8. A questo proposito è bene ricordare una verità che non sempre oggi viene percepita o formulata esattamente nell’opinione pubblica corrente: il diritto alla libertà di coscienza e in special modo alla libertà religiosa, proclamato dalla Dichiarazione Dignitatis humanae del Concilio Vaticano II, si fonda sulla dignità ontologica della persona umana, e in nessun modo su di una inesistente uguaglianza tra le religioni e tra i sistemi culturali umani.[28] In questa linea il Papa Paolo VI ha affermato che «il Concilio, in nessun modo, fonda questo diritto alla libertà religiosa sul fatto che tutte le religioni, e tutte le dottrine, anche erronee, avrebbero un valore più o meno uguale; lo fonda invece sulla dignità della persona umana, la quale esige di non essere sottoposta a costrizioni esteriori che tendono ad opprimere la coscienza nella ricerca della vera religione e nell’adesione ad essa».[29] L’affermazione della libertà di coscienza e della libertà religiosa non contraddice quindi affatto la condanna dell’indifferentismo e del relativismo religioso da parte della dottrina cattolica,[30] anzi con essa è pienamente coerente. 

  

V. Conclusione  

9. Gli orientamenti contenuti nella presenta Nota intendono illuminare uno dei più importanti aspetti dell’unità di vita del cristiano: la coerenza tra fede e vita, tra vangelo e cultura, richiamata dal Concilio Vaticano II. Esso esorta i fedeli a «compiere fedelmente i propri doveri terreni, facendosi guidare dallo spirito del vangelo. Sbagliano coloro che, sapendo che qui noi non abbiamo una cittadinanza stabile ma che cerchiamo quella futura, pensano di poter per questo trascurare i propri doveri terreni, e non riflettono che invece proprio la fede li obbliga ancora di più a compierli, secondo la vocazione di ciascuno». Siano desiderosi i fedeli «di poter esplicare tutte le loro attività terrene, unificando gli sforzi umani, domestici, professionali, scientifici e tecnici in una sola sintesi vitale insieme con i beni religiosi, sotto la cui altissima direzione tutto viene coordinato a gloria di Dio».[31]  

          

Il Sommo Pontefice Giovanni Paolo II nell’Udienza del 21 novembre 2002 ha approvato la presente Nota, decisa nella Sessione Ordinaria di questa Congregazione, e ne ha ordinato la pubblicazione. 

           

Roma, dalla sede della Congregazione per la Dottrina della Fede, il 24 novembre 2002, Solennità di N.S. Gesù Cristo Re dell’Universo. 

  

X JOSEPH CARD. RATZINGER
Prefetto 

    

X TARCISIO BERTONE, S.D.B.
Arcivescovo emerito di Vercelli
Segretario

 


[1] LETTERA A DIOGNETO, 5, 5. Cfr. anche Catechismo della Chiesa Cattolica, n. 2240. 

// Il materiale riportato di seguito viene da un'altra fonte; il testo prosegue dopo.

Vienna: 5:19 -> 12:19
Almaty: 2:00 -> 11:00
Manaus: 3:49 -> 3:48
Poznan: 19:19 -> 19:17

[2] GIOVANNI PAOLO II, Lett. Apost. Motu Proprio data per la proclamazione di San Tommaso Moro Patrono dei Governanti e dei Politici, n. 1, AAS 93 (2001) 76-80. 

[3] Ibid, n. 4. 

[4] Cfr. CONCILIO VATICANO II, Cost. Past. Gaudium et spes, n. 31; Catechismo della Chiesa Cattolica, n. 1915. 

[5] Cfr. CONCILIO VATICANO II, Cost. Past. Gaudium et spes, n. 75. 

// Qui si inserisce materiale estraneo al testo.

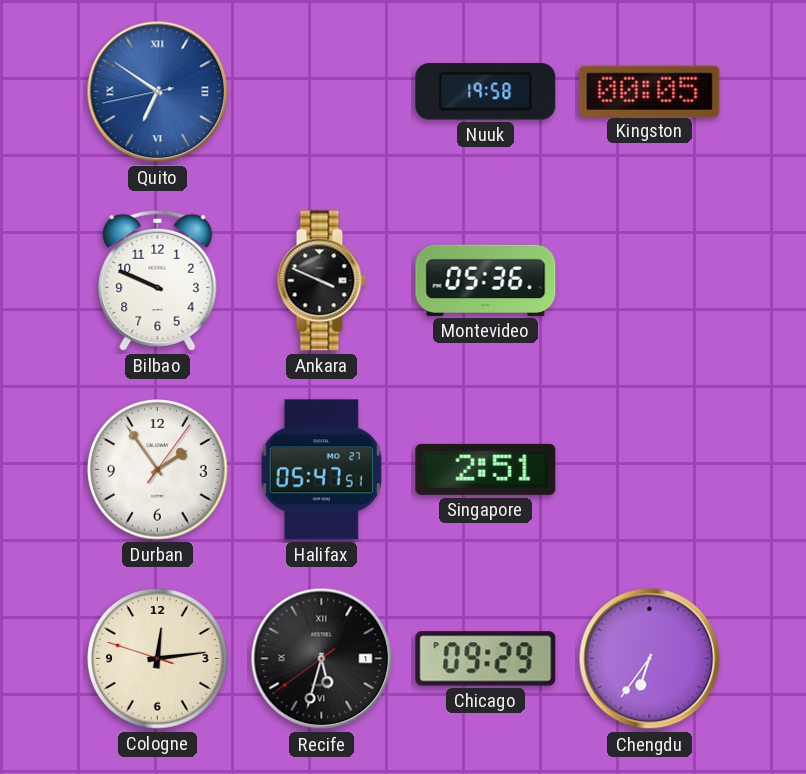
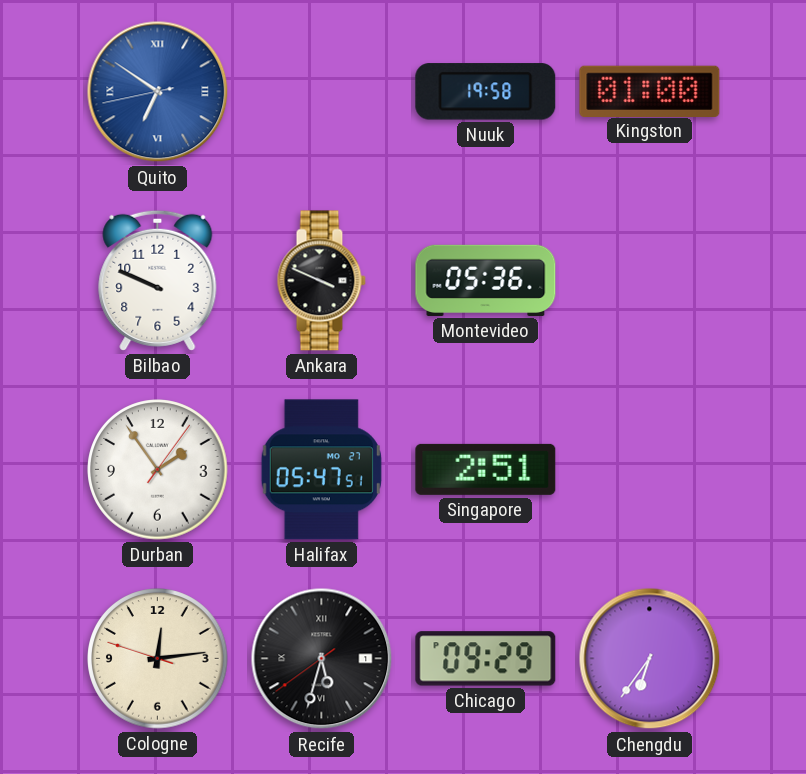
Kingston: 00:05 -> 01:00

[6] GIOVANNI PAOLO II, Esort. Apost. Christifideles laici, n. 42, AAS 81 (1989) 393-521. Questa nota dottrinale si riferisce ovviamente all’impegno politico dei fedeli laici. I Pastori hanno il diritto e il dovere di proporre i principi morali anche sull’ordine sociale; “tuttavia, la partecipazione attiva nei partiti politici è riservata ai laici” (GIOVANNI PAOLO II, Esort. Apost. Christifideles laici, n. 60). Cfr. anche CONGREGAZIONE PER IL CLERO, Direttorio per il ministero e la vita dei presbiteri, 31-III-1994, n. 33. 

[7] CONCILIO VATICANO II, Cost. Past. Gaudium et spes, n. 76. 

[8] Cfr. ibid, n. 36. 

[9] Cfr. CONCILIO VATICANO II, Decr. Apostolicam actuositatem, n. 7; Cost. Dogm. Lumen gentium, n. 36 e Cost. Past. Gaudium et spes, nn. 31 e 43. 

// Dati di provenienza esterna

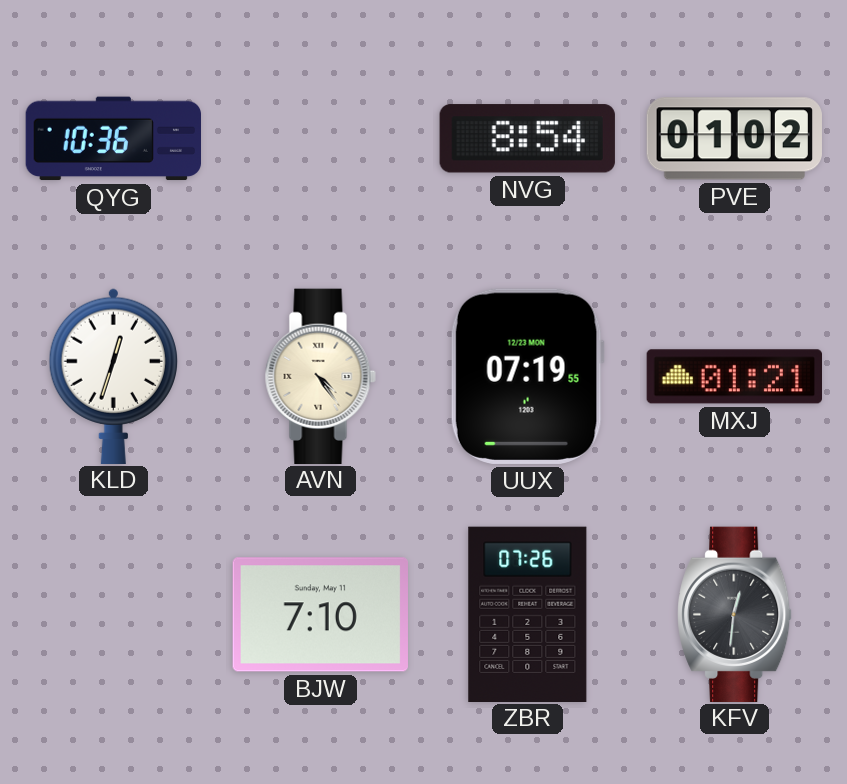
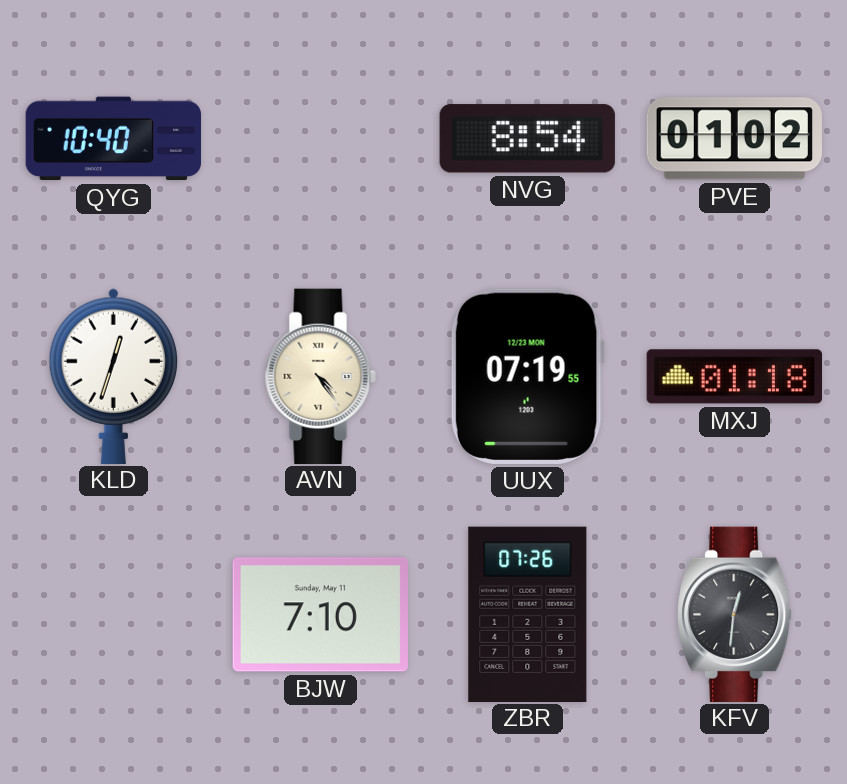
QYG: 10:36 -> 10:40
MXJ: 01:21 -> 01:18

[10] GIOVANNI PAOLO II, Esort. Apost. Christifideles laici, n. 42. 

[11] Negli ultimi due secoli, più volte il Magistero pontificio si è occupato delle principali questioni riguardanti l’ordine sociale e politico. Cfr. LEONE XIII, Lett. Enc. Diuturnum illud, ASS 14 (1881/82) 4ss; Lett. Enc. Immortale Dei, ASS 18 (1885/86) 162ss; Lett. Enc. Libertas praestantissimum, ASS 20 (1887/88) 593ss; Lett. Enc. Rerum novarum, ASS 23 (1890/91) 643ss; BENEDETTO XV, Lett. Enc. Pacem Dei munus pulcherrimum, AAS 12 (1920) 209ss; PIO XI, Lett. Enc. Quadragesimo anno, AAS 23 (1931) 190ss; Lett. Enc. Mit brennender Sorge, AAS 29 (1937) 145-167; Lett. Enc. Divini Redemptoris, AAS 29 (1937) 78ss; PIO XII, Lett. Enc. Summi Pontificatus, AAS 31 (1939) 423ss; Radiomessaggi natalizi 1941-1944; GIOVANNI XXIII, Lett. Enc. Mater et magistra, AAS 53 (1961) 401-464; Lett. Enc. Pacem in terris AAS 55 (1963) 257-304; PAOLO VI, Lett. Enc. Populorum progressio, AAS 59 (1967) 257-299; Lett. Apost. Octogesima adveniens, AAS 63 (1971) 401-441. 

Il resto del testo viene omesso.